Hintergrundpapier der Christians für Future zu ihren Forderungen an die deutschen Kirchenleitungen

Was auf der Erde geschieht, ist ohne Beispiel. Wir sind an einen Punkt gelangt, an dem wir verantwortlich sind für ökologische Verwüstung und Vernichtung in planetarem Aus maß. Dies fordert uns heraus in allem, was wir sind. Wir ziehen die Schöpfung, das große Erbe der Evolution, mit in den Strudel. Als Einzelne tragen wir in unterschiedlichem Maße dazu bei, aber unser Handeln addiert sich zu einer Krise, welche die Grundfesten der Welt untergräbt. Es geht jetzt um das Ganze: das Ganze der Erde und des Menschen, also um das Ganze der Welt. In einer Welt der Vernichtung kann kein Heil entstehen.

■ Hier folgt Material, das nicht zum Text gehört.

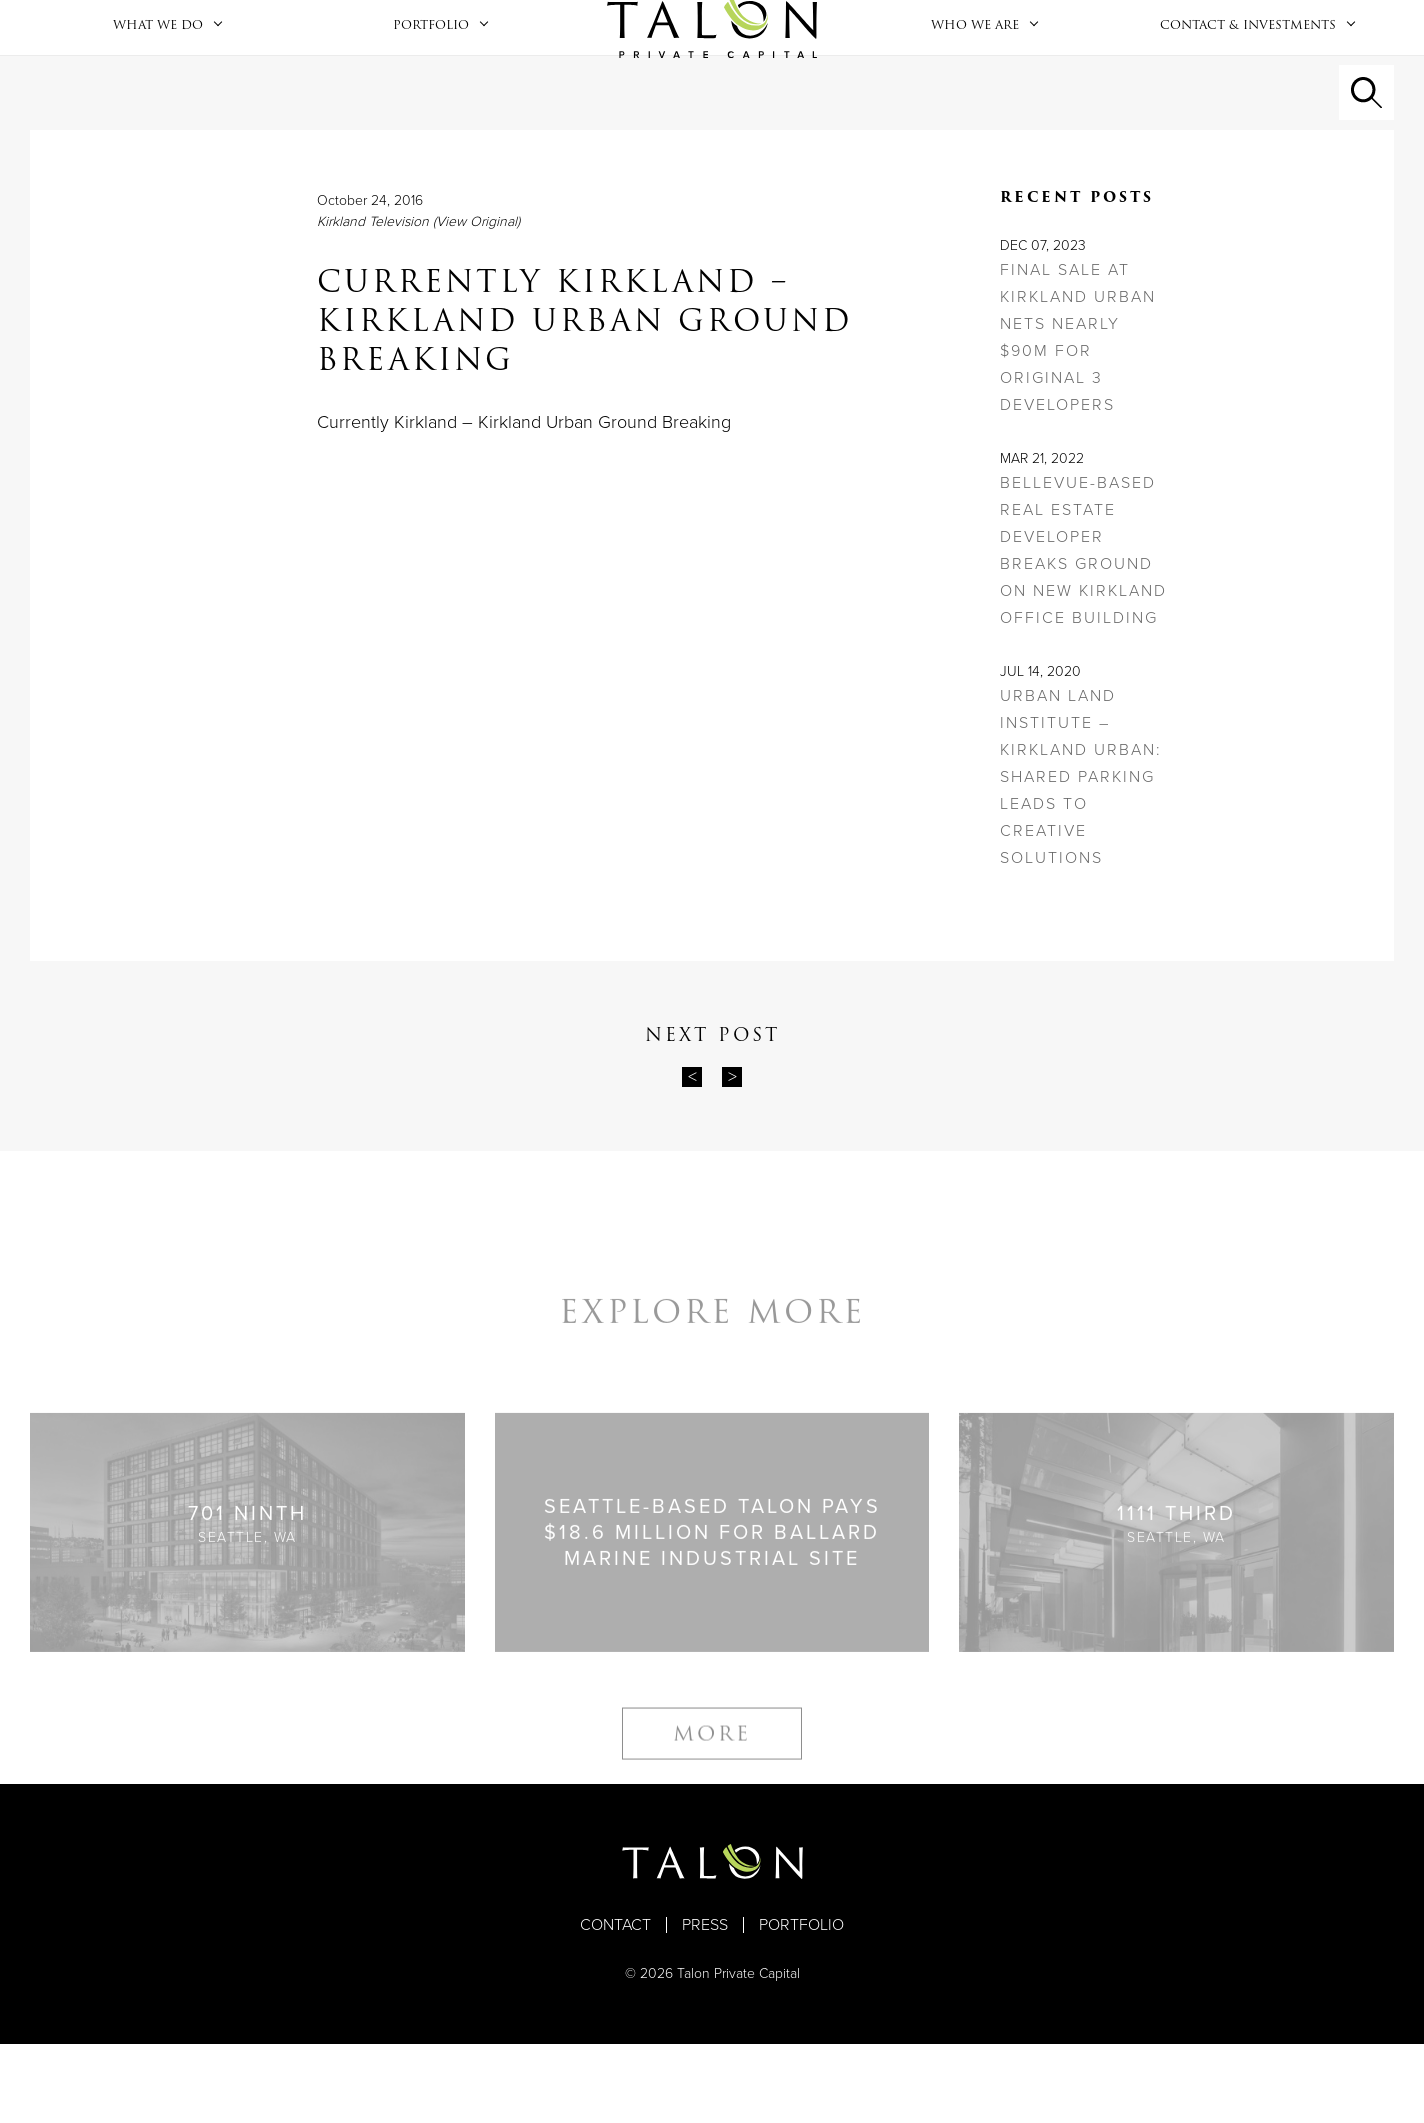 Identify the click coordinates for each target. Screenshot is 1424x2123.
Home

Das bisherige Klimaengagement der Kirchen

Das Ziel dieses Dokuments ist, das bisherige Engagement der Kirchen zu würdigen und die Forderungen aus Sicht der Christians for Future zu erläutern. Seit vielen Jahren setzen sich Christ*innen in unzähligen Stunden, in vielen verschiedenen Aktionen und Initiativen für die Bewahrung der Schöpfung ein: Ehrenamtliche und Hauptamtliche engagieren sich für die Vermeidung von Abfall, für ökofaire Beschaffung, für Energieeffizienz und erneuerbare Energie in den Kirchengebäuden, für nachhaltige Mobilität, für Blühwiesen, für Umweltbildung in Jugendgruppen und vieles, vieles mehr. Auch in den Landeskirchen und Diözesen passiert schon viel: Vor allem auf evangelischer Seite gibt es bereits weitgehende Klimagesetze und ambitionierte Ziele in Bezug auf die eigene Klimaneutralität.

Ohne diesen Einsatz, ohne diese Maßnahmen der Kirchen stünde es um die Bewahrung der Schöpfung wohl schlechter. Das bisherige Engagement der Kirchen ist wichtig und wertvoll. Aber es reicht nicht!

Die Herausforderung

Aktuelle wissenschaftliche Zukunftsszenarien sind alarmierend: Das Intergovernmental Panel on Climate Change (internationaler Klimarat/IPCC) führt aus, dass weltweit ab Anfang 2020 nur noch 400 Milliarden Tonnen CO2 emittiert werden dürfen, um das 1,5-Grad-Celsius-Limit mit hoher Wahrscheinlichkeit noch einhalten zu können. Bei ab heute konstanten Emissionen wäre dieses Budget in acht Jahren aufgebraucht. Wird es noch wärmer, dann müssen wir uns auf drastische Folgen für alle Lebewesen dieses Planeten einstellen, es droht zudem das Erreichen von Kipppunkten. Gerade auf die Menschen, die schon heute die Benachteiligten sind, kommt großes Leid zu. In vielen Regionen in Asien, Ozeanien, Afrika, Latein- und Mittelamerika verlieren Menschen ihre Lebensgrundlage aufgrund von Dürre, steigendem Meeresspiegel und Unwettern. Aber auch in Europa mussten wir durch Dürren und Überschwemmungen bereits erfahren, dass die Klimakrise begonnen hat. Auch wenn danach auch weiter jedes Zehntelgrad zählt – die letzte Chance, das 1,5-Grad-Limit einzuhalten, ist jetzt! Wir fordern die Kirchen dazu auf, alles zu tun, damit diese letzte Chance ergriffen wird.

Die Rolle der Kirchen

Die Kirchen können besser als viele andere Akteure eine positive Rolle in der Klimakrise spielen, denn sie gelten als in dieser Sache glaubwürdig, sind bestens vernetzt und haben bereits viel Erfahrung mit Umwelt- und Klimaschutz.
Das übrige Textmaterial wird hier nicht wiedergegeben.